MATERIALS PROVIDED: Begin

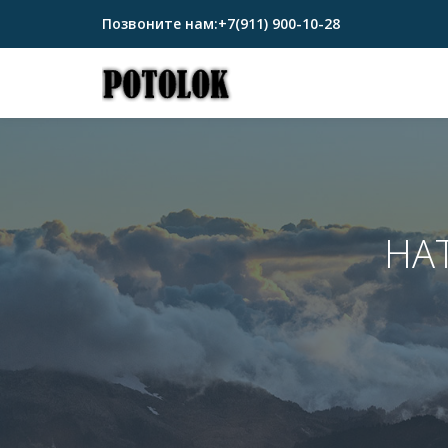
Позвоните нам:
+7(911) 900-10-28
Перейти
к
содержимому
НА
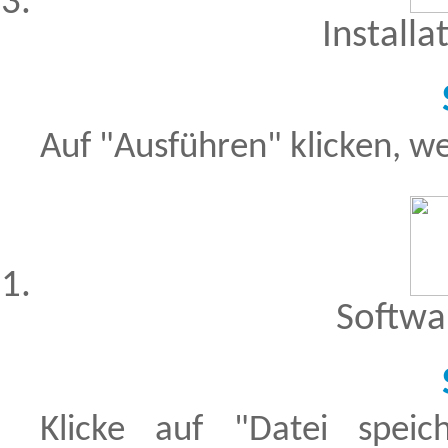
Installa
Auf "Ausführen" klicken, we
Softwa
Klicke auf "Datei spe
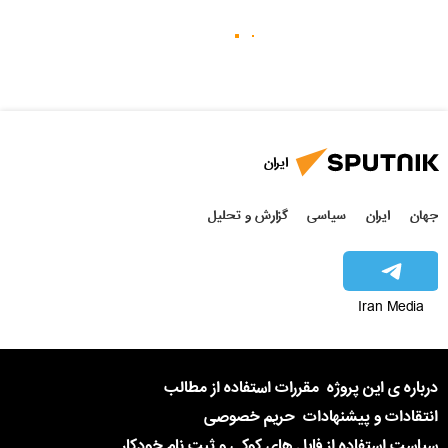
ایران
جهان
ایران
سیاسی
گزارش و تحلیل
Iran Media
درباره ی این پروژه
مقررات استفاده از مطالب
انتقادات و پیشنهادات
حریم خصوصی
سیاست استفاده از فایل های کوکی و ثبت نام خودکار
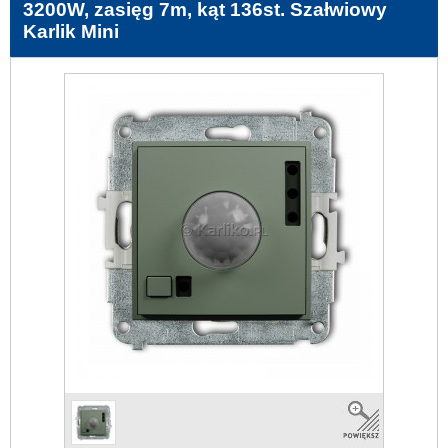
3200W, zasięg 7m, kąt 136st. Szałwiowy
Karlik Mini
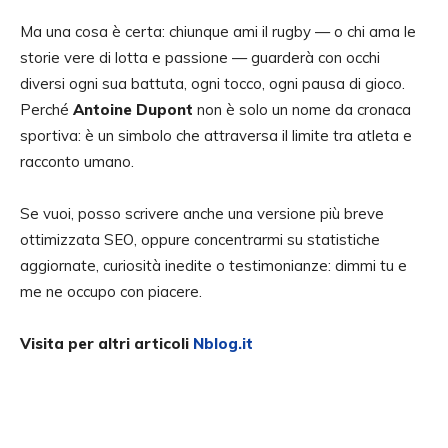
Ma una cosa è certa: chiunque ami il rugby — o chi ama le
storie vere di lotta e passione — guarderà con occhi
diversi ogni sua battuta, ogni tocco, ogni pausa di gioco.
Perché
Antoine Dupont
non è solo un nome da cronaca
sportiva: è un simbolo che attraversa il limite tra atleta e
racconto umano.
Se vuoi, posso scrivere anche una versione più breve
ottimizzata SEO, oppure concentrarmi su statistiche
aggiornate, curiosità inedite o testimonianze: dimmi tu e
me ne occupo con piacere.
Visita per altri articoli
Nblog.it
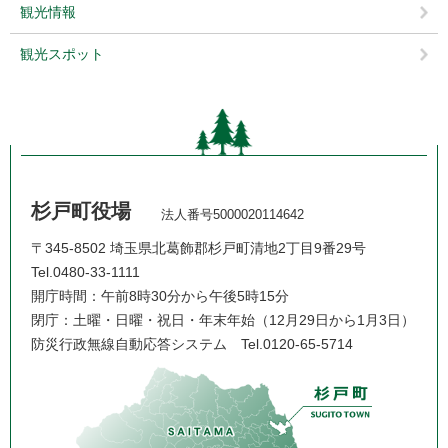
観光情報
観光スポット
杉戸町役場
法人番号5000020114642
〒345-8502 埼玉県北葛飾郡杉戸町清地2丁目9番29号
Tel.0480-33-1111
開庁時間：午前8時30分から午後5時15分
閉庁：土曜・日曜・祝日・年末年始（12月29日から1月3日）
防災行政無線自動応答システム
Tel.0120-65-5714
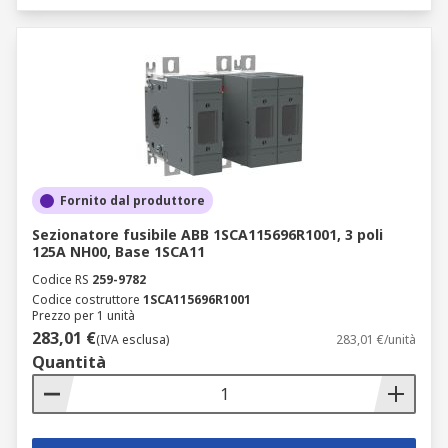
Fornito dal produttore
Sezionatore fusibile ABB 1SCA115696R1001, 3 poli
125A NH00, Base 1SCA11
Codice RS
259-9782
Codice costruttore
1SCA115696R1001
Prezzo per 1 unità
283,01 €
(IVA esclusa)
283,01 €/unità
Quantità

MATERIALS PROVIDED: End

:: THE TASK ::
From the first line to the last, restate the entries exactly, without pictures.

:: SOLUTION BELOW ::
Позвоните нам:
+7(911) 900-10-28
Перейти
к
содержимому
НА
Installa
Auf "Ausführen" klicken, we
Softwa
Klicke auf "Datei spe
ایران
جهان
ایران
سیاسی
گزارش و تحلیل
Iran Media
درباره ی این پروژه
مقررات استفاده از مطالب
انتقادات و پیشنهادات
حریم خصوصی
سیاست استفاده از فایل های کوکی و ثبت نام خودکار
3200W, zasięg 7m, kąt 136st. Szałwiowy
Karlik Mini
Ma una cosa è certa: chiunque ami il rugby — o chi ama le
storie vere di lotta e passione — guarderà con occhi
diversi ogni sua battuta, ogni tocco, ogni pausa di gioco.
Perché
Antoine Dupont
non è solo un nome da cronaca
sportiva: è un simbolo che attraversa il limite tra atleta e
racconto umano.
Se vuoi, posso scrivere anche una versione più breve
ottimizzata SEO, oppure concentrarmi su statistiche
aggiornate, curiosità inedite o testimonianze: dimmi tu e
me ne occupo con piacere.
Visita per altri articoli
Nblog.it
観光情報
観光スポット
杉戸町役場
法人番号5000020114642
〒345-8502 埼玉県北葛飾郡杉戸町清地2丁目9番29号
Tel.0480-33-1111
開庁時間：午前8時30分から午後5時15分
閉庁：土曜・日曜・祝日・年末年始（12月29日から1月3日）
防災行政無線自動応答システム
Tel.0120-65-5714
Fornito dal produttore
Sezionatore fusibile ABB 1SCA115696R1001, 3 poli
125A NH00, Base 1SCA11
Codice RS
259-9782
Codice costruttore
1SCA115696R1001
Prezzo per 1 unità
283,01 €
(IVA esclusa)
283,01 €/unità
Quantità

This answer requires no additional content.